=== WHAT TO WORK ON ===
If a line in the material below has the word "costs", copy it.

** RECORDS FOR PROCESSING follows **

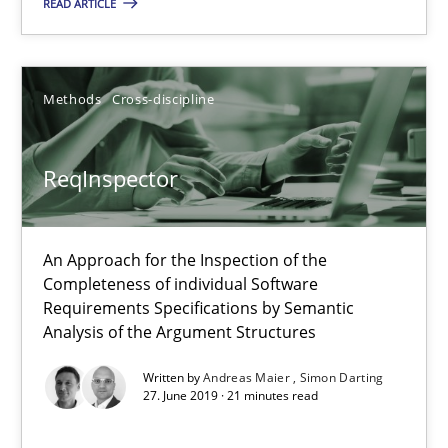
READ ARTICLE
Methods
Cross-discipline
ReqInspector
An Approach for the Inspection of the Completeness of individ
ReqInspector
Methods
Cross-discipline
An Approach for the Inspection of the
Completeness of individual Software
Andreas Maier
Requirements Specifications by Semantic
Simon Darting
Analysis of the Argument Structures
Written by
Andreas Maier
Simon Darting
27. June 2019 · 21 minutes read
27.06.2019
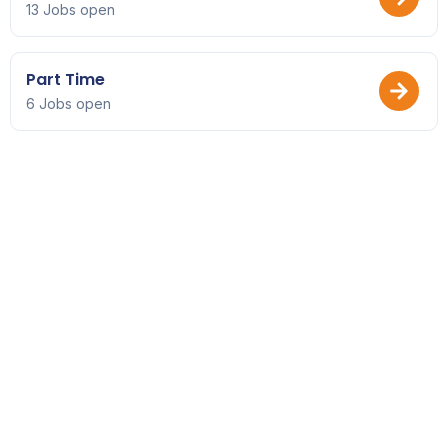
13 Jobs open
Part Time
6 Jobs open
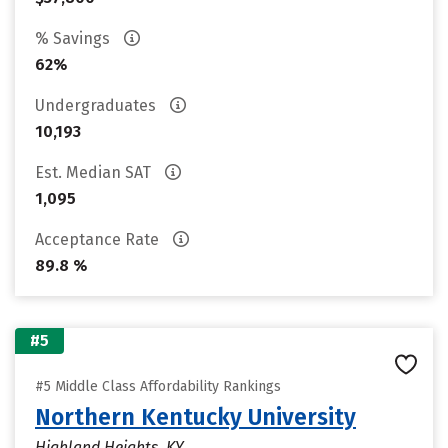
% Savings
62%
Undergraduates
10,193
Est. Median SAT
1,095
Acceptance Rate
89.8 %
#5
#5 Middle Class Affordability Rankings
Northern Kentucky University
Highland Heights, KY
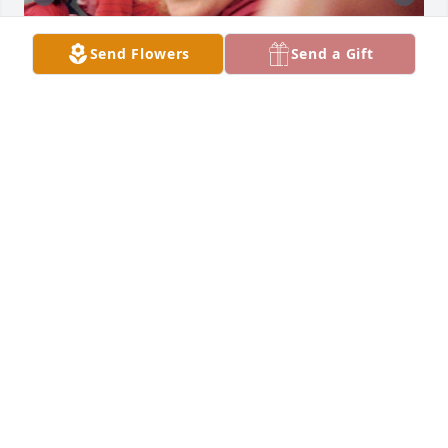
Send Flowers
Send a Gift
+
49
Friends and Family uploaded 59 to the gallery.
FRIENDS AND FAMILY
Dec 15, 2019
Visits: 48
This site is protected by reCAPTCHA and the
Google
Privacy Policy
and
Terms of Service
apply.
Service map data ©
OpenStreetMap
contributors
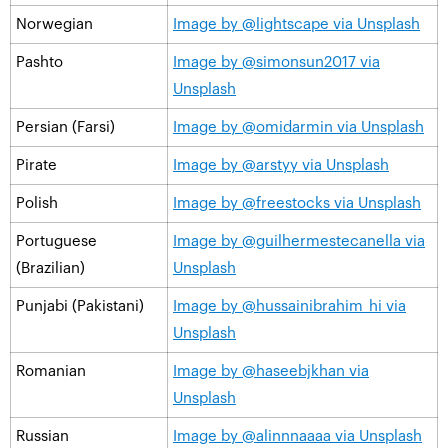
Norwegian
Image by @lightscape via Unsplash
Pashto
Image by @simonsun2017 via
Unsplash
Persian (Farsi)
Image by @omidarmin via Unsplash
Pirate
Image by @arstyy via Unsplash
Polish
Image by @freestocks via Unsplash
Portuguese
Image by @guilhermestecanella via
(Brazilian)
Unsplash
Punjabi (Pakistani)
Image by @hussainibrahim_hi via
Unsplash
Romanian
Image by @haseebjkhan via
Unsplash
Russian
Image by @alinnnaaaa via Unsplash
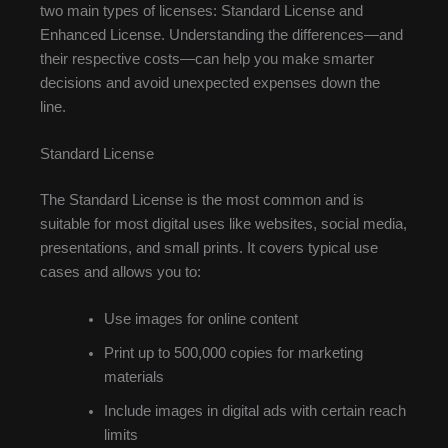
two main types of licenses: Standard License and
Enhanced License. Understanding the differences—and
their respective costs—can help you make smarter
decisions and avoid unexpected expenses down the
line.
Standard License
The Standard License is the most common and is
suitable for most digital uses like websites, social media,
presentations, and small prints. It covers typical use
cases and allows you to:
Use images for online content
Print up to 500,000 copies for marketing
materials
Include images in digital ads with certain reach
limits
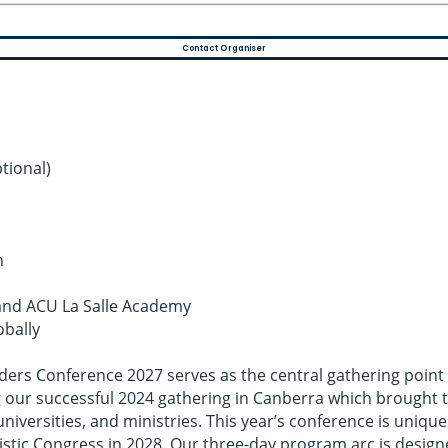
Contact Organiser
tional)
n
l and ACU La Salle Academy
obally
eaders Conference 2027 serves as the central gathering point
our successful 2024 gathering in Canberra which brought tog
iversities, and ministries. This year’s conference is uniqu
stic Congress in 2028. Our three-day program arc is design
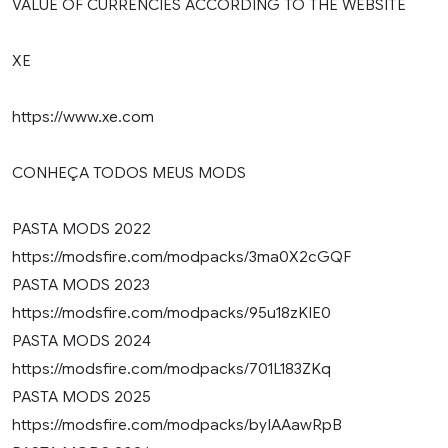
VALUE OF CURRENCIES ACCORDING TO THE WEBSITE
XE
https://www.xe.com
CONHEÇA TODOS MEUS MODS
PASTA MODS 2022
https://modsfire.com/modpacks/3ma0X2cGQF
PASTA MODS 2023
https://modsfire.com/modpacks/95u18zKIE0
PASTA MODS 2024
https://modsfire.com/modpacks/701L183ZKq
PASTA MODS 2025
https://modsfire.com/modpacks/byIAAawRpB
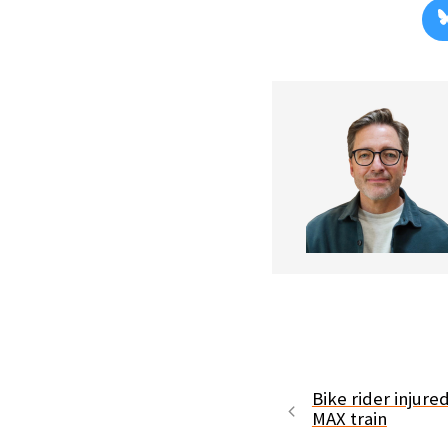
Bike rider injured
MAX train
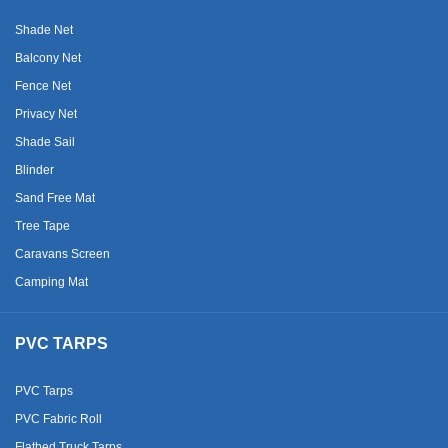
Shade Net
Balcony Net
Fence Net
Privacy Net
Shade Sail
Blinder
Sand Free Mat
Tree Tape
Caravans Screen
Camping Mat
PVC TARPS
PVC Tarps
PVC Fabric Roll
Flatbed Truck Tarps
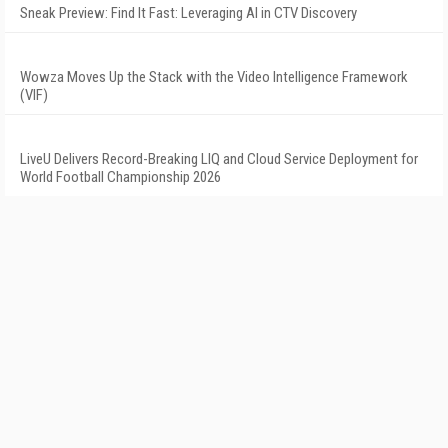
Sneak Preview: Find It Fast: Leveraging AI in CTV Discovery
Wowza Moves Up the Stack with the Video Intelligence Framework
(VIF)
LiveU Delivers Record-Breaking LIQ and Cloud Service Deployment for
World Football Championship 2026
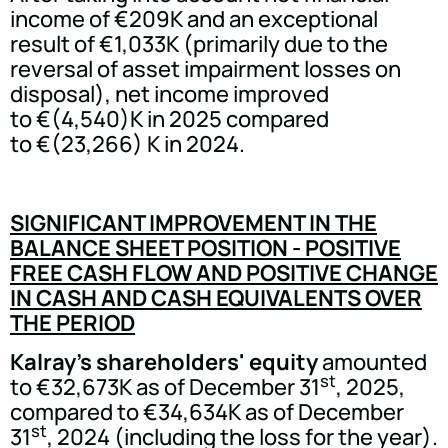
income of €209K and an exceptional
result of €1,033K (primarily due to the
reversal of asset impairment losses on
disposal), net income improved
to €(4,540)K in 2025 compared
to €(23,266) K in 2024.
SIGNIFICANT IMPROVEMENT IN THE
BALANCE SHEET POSITION - POSITIVE
FREE CASH FLOW AND POSITIVE CHANGE
IN CASH AND CASH EQUIVALENTS OVER
THE PERIOD
Kalray's shareholders' equity
amounted
st
to €32,673K as of December 31
, 2025,
compared to €34,634K as of December
st
31
, 2024 (including the loss for the year).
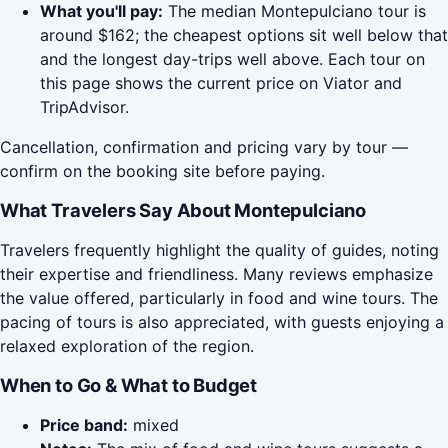
What you'll pay:
The median Montepulciano tour is
around $162; the cheapest options sit well below that
and the longest day-trips well above. Each tour on
this page shows the current price on Viator and
TripAdvisor.
Cancellation, confirmation and pricing vary by tour —
confirm on the booking site before paying.
What Travelers Say About Montepulciano
Travelers frequently highlight the quality of guides, noting
their expertise and friendliness. Many reviews emphasize
the value offered, particularly in food and wine tours. The
pacing of tours is also appreciated, with guests enjoying a
relaxed exploration of the region.
When to Go & What to Budget
Price band:
mixed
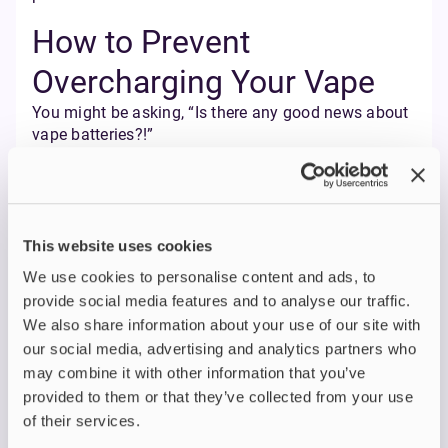
How to Prevent
Overcharging Your Vape
You might be asking, “Is there any good news about
vape batteries?!”
Yes! Because overcharging is entirely avoidable with
a few simple habits.
First of all, rechargeable batteries should only be
charged according to the manufacturer's
instructions.
This website uses cookies
If you are switching from smoking to vaping,
We use cookies to personalise content and ads, to
understanding proper charging habits is crucial for
provide social media features and to analyse our traffic.
safety and device longevity.
We also share information about your use of our site with
Use the original charger
. Always use the
our social media, advertising and analytics partners who
manufacturer's charger or a reputable third-
may combine it with other information that you’ve
party charger specifically designed for your
provided to them or that they’ve collected from your use
device. Using random phone chargers or cheap
of their services.
replacements increases the risk of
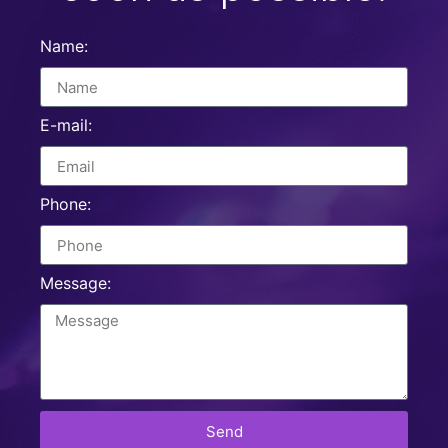
Name:
E-mail:
Phone:
Message:
Send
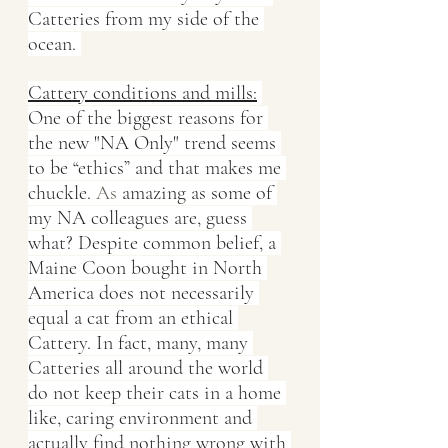
Catteries from my side of the 
ocean. 
Cattery conditions and mills:
One of the biggest reasons for 
the new "NA Only" trend seems 
to be “ethics” and that makes me 
chuckle.
 As
 amazing as some of 
my NA colleagues are, guess 
what? Despite common belief, a 
Maine Coon bought in North 
America does not necessarily 
equal a cat from an ethical 
Cattery. In fact, many, many 
Catteries all around the world 
do not keep their cats in a home 
like, caring environment and 
actually find nothing wrong with 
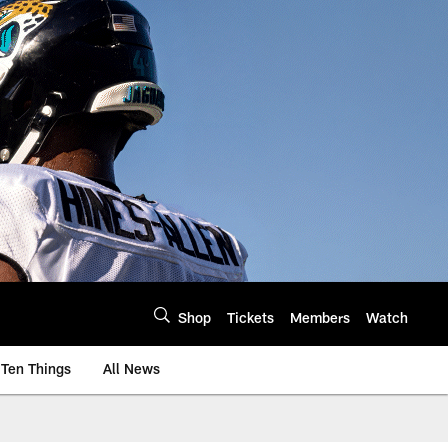
Shop
Tickets
Members
Watch
Ten Things
All News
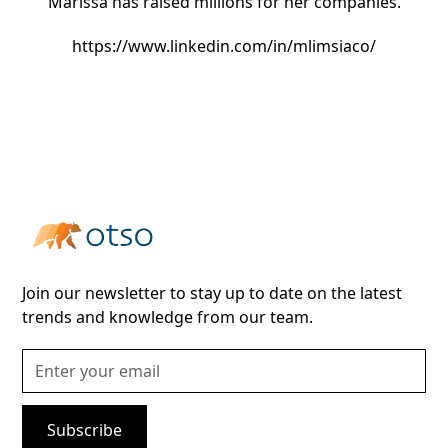
Marissa has raised millions for her companies.
https://www.linkedin.com/in/mlimsiaco/
Join our newsletter to stay up to date on the latest
trends and knowledge from our team.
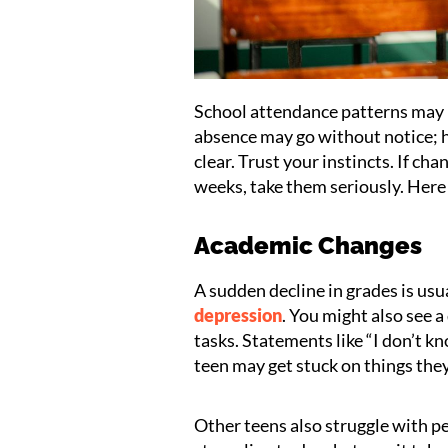
School attendance patterns may 
absence may go without notice; 
clear. Trust your instincts. If ch
weeks, take them seriously. Here
Academic Changes
A sudden decline in grades is usu
depression
. You might also see a
tasks. Statements like “I don’t 
teen may get stuck on things the
Other teens also struggle with p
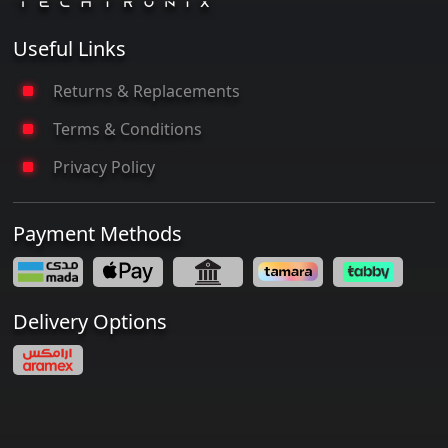
Useful Links
Returns & Replacements
Terms & Conditions
Privacy Policy
Payment Methods
Delivery Options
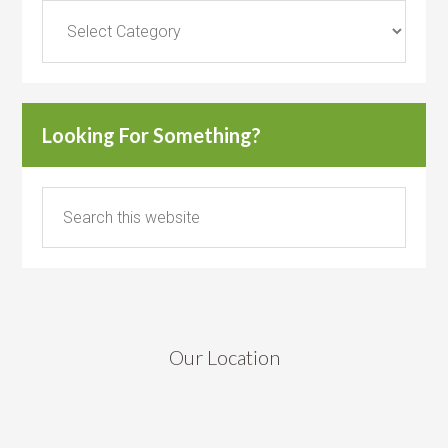
Categories
Looking For Something?
Our Location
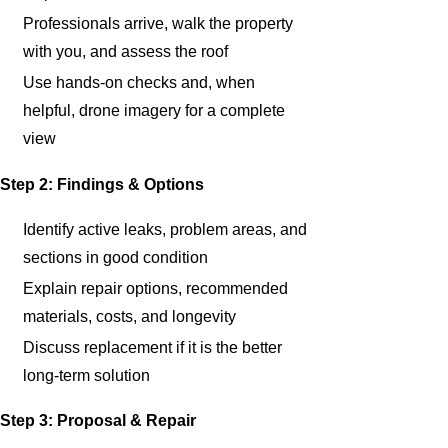
Professionals arrive, walk the property
with you, and assess the roof
Use hands-on checks and, when
helpful, drone imagery for a complete
view
Step 2: Findings & Options
Identify active leaks, problem areas, and
sections in good condition
Explain repair options, recommended
materials, costs, and longevity
Discuss replacement if it is the better
long-term solution
Step 3: Proposal & Repair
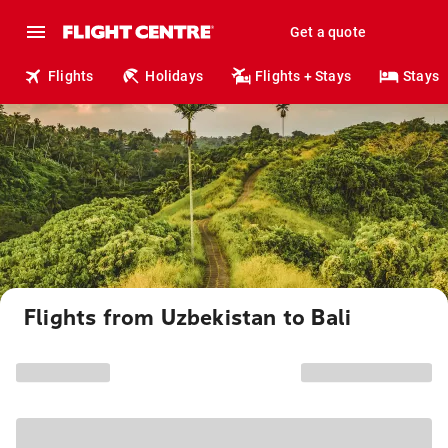
Get a quote
Flights
Holidays
Flights + Stays
Stays
Flights from Uzbekistan to Bali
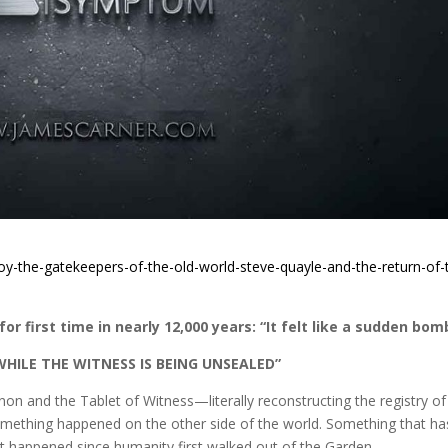
oy-the-gatekeepers-of-the-old-world-steve-quayle-and-the-return-of-
or first time in nearly 12,000 years: “It felt like a sudden bom
WHILE THE WITNESS IS BEING UNSEALED”
on and the Tablet of Witness—literally reconstructing the registry of
ething happened on the other side of the world. Something that ha
 happened since humanity first walked out of the Garden.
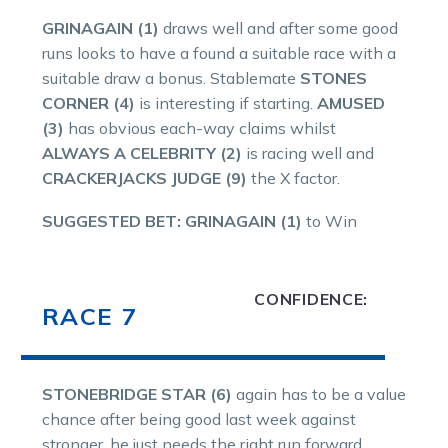
GRINAGAIN (1)
draws well and after some good
runs looks to have a found a suitable race with a
suitable draw a bonus. Stablemate
STONES
CORNER (4)
is interesting if starting.
AMUSED
(3)
has obvious each-way claims whilst
ALWAYS A CELEBRITY (2)
is racing well and
CRACKERJACKS JUDGE (9)
the X factor.
SUGGESTED BET: GRINAGAIN (1)
to Win
CONFIDENCE:
RACE 7
STONEBRIDGE STAR (6)
again has to be a value
chance after being good last week against
stronger, he just needs the right run forward.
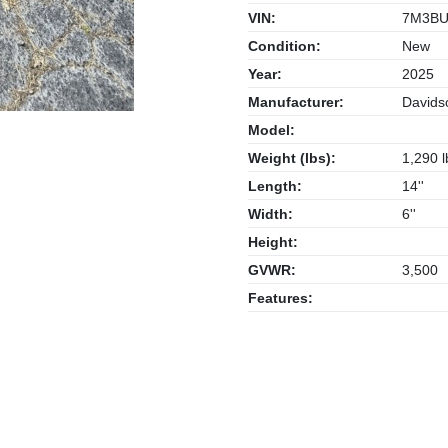
VIN:
7M3BU
Condition:
New
Year:
2025
Manufacturer:
Davidso
Model:
Weight (lbs):
1,290 l
Length:
14''
Width:
6''
Height:
GVWR:
3,500
Features:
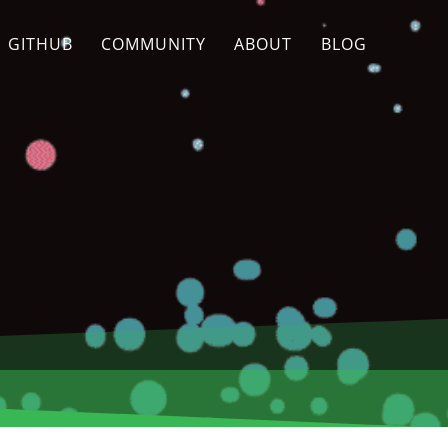
GITHUB
COMMUNITY
ABOUT
BLOG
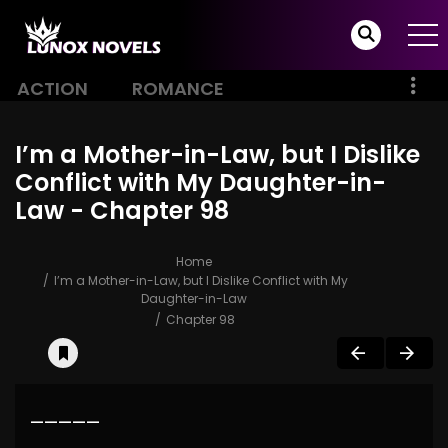
ACTION
ROMANCE
I’m a Mother-in-Law, but I Dislike
Conflict with My Daughter-in-
Law - Chapter 98
Home
I’m a Mother-in-Law, but I Dislike Conflict with My
Daughter-in-Law
Chapter 98
—————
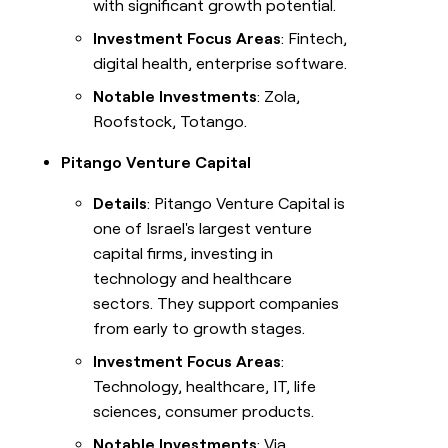
with significant growth potential.
Investment Focus Areas
: Fintech,
digital health, enterprise software.
Notable Investments
: Zola,
Roofstock, Totango.
Pitango Venture Capital
Details
: Pitango Venture Capital is
one of Israel's largest venture
capital firms, investing in
technology and healthcare
sectors. They support companies
from early to growth stages.
Investment Focus Areas
:
Technology, healthcare, IT, life
sciences, consumer products.
Notable Investments
: Via,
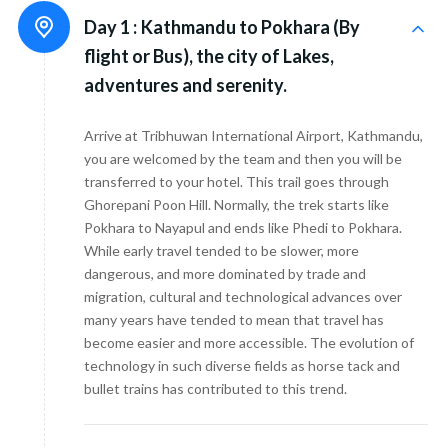
Day 1 :
Kathmandu to Pokhara (By
flight or Bus), the city of Lakes,
adventures and serenity.
Arrive at Tribhuwan International Airport, Kathmandu,
you are welcomed by the team and then you will be
transferred to your hotel. This trail goes through
Ghorepani Poon Hill. Normally, the trek starts like
Pokhara to Nayapul and ends like Phedi to Pokhara.
While early travel tended to be slower, more
dangerous, and more dominated by trade and
migration, cultural and technological advances over
many years have tended to mean that travel has
become easier and more accessible. The evolution of
technology in such diverse fields as horse tack and
bullet trains has contributed to this trend.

** End of RECORDS FOR PROCESSING **

=== REPLY TO THE TASK ===
their respective costs—can help you make smarter
materials, costs, and longevity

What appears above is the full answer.